These are worlds better than boxed and really give a salad a little something extra that makes it feel satisfying and fancy. They really aren't hard to make either! You only need a loaf of bread, olive oil, garlic, pepper and whatever other dried spices you'd like. Sometimes I just do pepper! Choosing the bread can define how solid your croutons are. If you choose a dense bread, they will be much harder, on the extra crunchy scale. A fluffier bread will make lighter less tooth breaking croutons. They also tend to fall apart more though. Either will work. I've made rock hard croutons and the only one complaining about it at dinner was me. These go great with my Caesar dressing and a couple of these on a Grilled Caesar salad would be smashing. Make these totally from scratch by making the bread first! You can use fresh garlic, or whir up a roasted garlic olive oil in the food processor and toss them in that. The variations are endless.

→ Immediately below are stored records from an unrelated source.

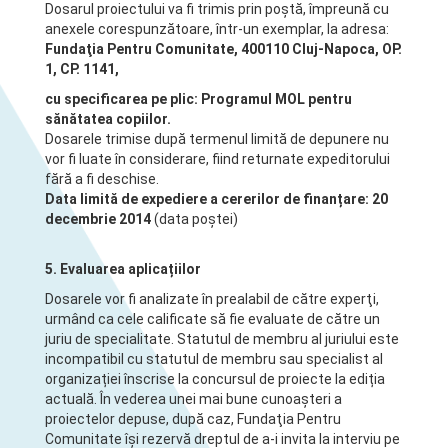
Dosarul proiectului va fi trimis prin poştă, împreună cu
anexele corespunzătoare, într-un exemplar, la adresa:
Fundaţia Pentru Comunitate, 400110 Cluj-Napoca, OP.
1, CP. 1141,
cu specificarea pe plic: Programul MOL pentru
sănătatea copiilor.
Dosarele trimise după termenul limită de depunere nu
vor fi luate în considerare, fiind returnate expeditorului
fără a fi deschise.
Data limită de expediere a cererilor de finanțare: 20
decembrie 2014
(data poștei)
5. Evaluarea aplicațiilor
Dosarele vor fi analizate în prealabil de către experţi,
urmând ca cele calificate să fie evaluate de către un
juriu de specialitate. Statutul de membru al juriului este
incompatibil cu statutul de membru sau specialist al
organizației înscrise la concursul de proiecte la ediția
actuală. În vederea unei mai bune cunoaşteri a
proiectelor depuse, după caz, Fundaţia Pentru
Comunitate îşi rezervă dreptul de a-i invita la interviu pe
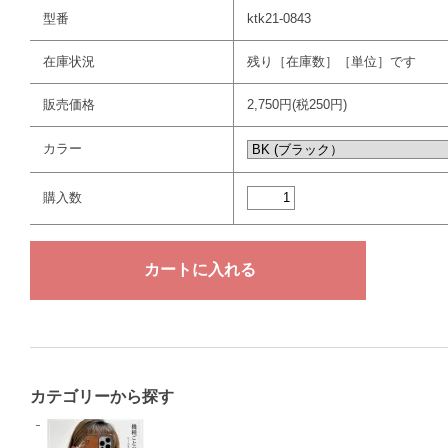
型番
ktk21-0843
在庫状況
残り［在庫数］［単位］です
販売価格
2,750円(税250円)
カラー
購入数
カテゴリーから探す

You can start with stale bread cut into cubes if you have it, or you can use fresh bread, cube it and dry it out. The bread I used below is quite dense.
When the bread is dry remove it from the oven. (Once it's dry you can leave it out for a while. Like if you wanted to do part today and the rest tomorrow). Put a large pan on the stove to heat at med/med high. Slice a clove of garlic up. I've tried slicing, mincing, chopping, I like larger pieces so I can remove them from the finished croutons. It adds plenty of garlic flavor still. Or create a spiced olive oil or melted butter mixture to toss them in. Pretty much you just need a little oil or fat to brown them, spices to flavor and a little salt to enhance it all.

Toss your bread with an oil of your choice and salt and pepper. You can put all the seasonings in at this time except fresh garlic. Add this closer to the end so the garlic doesn't blacken and burn over the saute heat. Though I swear they taste ok if you do burn it accidentally. You want to saute the bread in oil until it starts to brown.

And there you go! Once they are about 50-75% browned you can remove them from heat. Crispy, roasty, crunchy goodness. These pair excellently with a hardier lettuce like romaine and a sprinkling of Parmesan cheese. Or you know, just as a snack!